Hernández dijo sentirse “traicionado” y “engañado”, tanto por su abogado defensor como por el sistema de justicia criminal de los Estados Unidos, por considerar que se violaron sus derechos otorgados bajo las leyes estadounidenses.

El acusado dijo haberse sorprendido de enterarse, prácticamente por casualidad (y no por su abogado) de que su audiencia de sentencia tendría lugar este mismo día.

Hernández dice que su sorpresa se debe, entre otras cosas, porque considera que todavía no se han atendido ciertos cuestionamientos relacionados con las denominadas leyes Brady, las cuales se relacionan con el debido proceso en casos criminales juzgados ante cortes estadounidenses y que esta circunstancia obligaba a aplazar la sentencia por más tiempo.

Adicionalmente, el acusado se quejó del trato que le había dado el abogado Brill, en el sentido de que le informó que a él (el abogado) se le había contratado para representarlo de cara a la sentencia, en una causa ya juzgada, y que “no era su responsabilidad corregir los errores de otros abogados”.

Tony dijo incluso que solicitó otro cambio de abogado, debido a que no lograba ponerse de acuerdo con Brill.

La respuesta del juez Castel

Después que Tony terminó de dar su declaración, el juez Kevin Castle procedió a explicar que los hechos no habían ocurrido de la forma descrita por el acusado y que en ninguna parte de la documentación presentada, había encontrado evidencia de violaciones a la ley Brady, como Hernández había alegado.
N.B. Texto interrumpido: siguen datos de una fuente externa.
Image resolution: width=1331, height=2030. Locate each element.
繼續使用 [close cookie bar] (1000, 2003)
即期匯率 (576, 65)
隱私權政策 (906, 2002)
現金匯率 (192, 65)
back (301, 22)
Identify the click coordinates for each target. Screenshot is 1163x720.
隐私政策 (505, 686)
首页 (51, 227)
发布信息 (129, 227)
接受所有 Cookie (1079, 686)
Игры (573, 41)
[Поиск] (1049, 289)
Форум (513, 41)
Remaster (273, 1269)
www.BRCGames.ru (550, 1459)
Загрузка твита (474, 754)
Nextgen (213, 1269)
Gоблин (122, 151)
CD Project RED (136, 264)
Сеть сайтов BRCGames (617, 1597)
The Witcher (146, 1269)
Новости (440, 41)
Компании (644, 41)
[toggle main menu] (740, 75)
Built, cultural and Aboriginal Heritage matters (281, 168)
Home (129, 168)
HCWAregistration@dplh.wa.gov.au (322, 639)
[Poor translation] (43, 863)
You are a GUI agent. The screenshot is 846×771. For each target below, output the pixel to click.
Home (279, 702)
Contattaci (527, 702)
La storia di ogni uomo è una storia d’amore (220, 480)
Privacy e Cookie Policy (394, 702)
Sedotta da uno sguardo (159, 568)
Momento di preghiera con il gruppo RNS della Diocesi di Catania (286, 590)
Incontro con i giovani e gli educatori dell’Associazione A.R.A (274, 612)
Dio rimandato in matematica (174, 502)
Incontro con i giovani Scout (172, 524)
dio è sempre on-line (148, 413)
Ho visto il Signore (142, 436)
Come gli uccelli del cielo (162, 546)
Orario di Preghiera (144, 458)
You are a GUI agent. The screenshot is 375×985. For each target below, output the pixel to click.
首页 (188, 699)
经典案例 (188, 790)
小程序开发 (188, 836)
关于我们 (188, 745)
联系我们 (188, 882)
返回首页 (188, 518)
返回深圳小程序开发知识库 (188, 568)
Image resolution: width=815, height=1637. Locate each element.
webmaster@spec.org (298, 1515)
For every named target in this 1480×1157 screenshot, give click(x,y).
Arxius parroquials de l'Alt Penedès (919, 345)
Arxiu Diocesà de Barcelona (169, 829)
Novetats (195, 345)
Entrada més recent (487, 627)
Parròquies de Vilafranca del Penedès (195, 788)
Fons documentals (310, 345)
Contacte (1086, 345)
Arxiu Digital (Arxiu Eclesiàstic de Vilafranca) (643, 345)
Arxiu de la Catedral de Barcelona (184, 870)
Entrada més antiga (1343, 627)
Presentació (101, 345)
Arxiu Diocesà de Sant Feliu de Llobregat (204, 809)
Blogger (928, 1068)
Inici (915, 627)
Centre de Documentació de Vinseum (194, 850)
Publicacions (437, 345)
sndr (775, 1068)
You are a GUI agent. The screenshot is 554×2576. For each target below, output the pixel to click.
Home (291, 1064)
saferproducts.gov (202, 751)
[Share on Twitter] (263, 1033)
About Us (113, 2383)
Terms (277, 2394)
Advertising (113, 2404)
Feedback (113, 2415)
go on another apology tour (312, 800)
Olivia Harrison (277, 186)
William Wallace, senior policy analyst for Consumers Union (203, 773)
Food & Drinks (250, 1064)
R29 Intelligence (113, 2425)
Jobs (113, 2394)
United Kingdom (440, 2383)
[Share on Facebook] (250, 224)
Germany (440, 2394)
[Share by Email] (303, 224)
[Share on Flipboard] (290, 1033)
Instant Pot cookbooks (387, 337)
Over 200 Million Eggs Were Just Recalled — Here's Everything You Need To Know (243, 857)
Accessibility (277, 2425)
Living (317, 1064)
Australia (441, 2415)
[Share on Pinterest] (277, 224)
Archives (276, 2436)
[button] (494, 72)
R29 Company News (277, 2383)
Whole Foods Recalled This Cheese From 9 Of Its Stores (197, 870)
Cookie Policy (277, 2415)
En cuanto a la premura alegada por Tony con respecto a la sentencia, el juez puso las cosas en perspectiva al hacer notar que dicha sentencia ya ha sido aplazada durante un año y cinco meses, cuando lo usual es hacerlo no más de seis semanas después de emitirse el veredicto, una circunstancia que, según dijo el juez, nunca había visto en sus años como magistrado.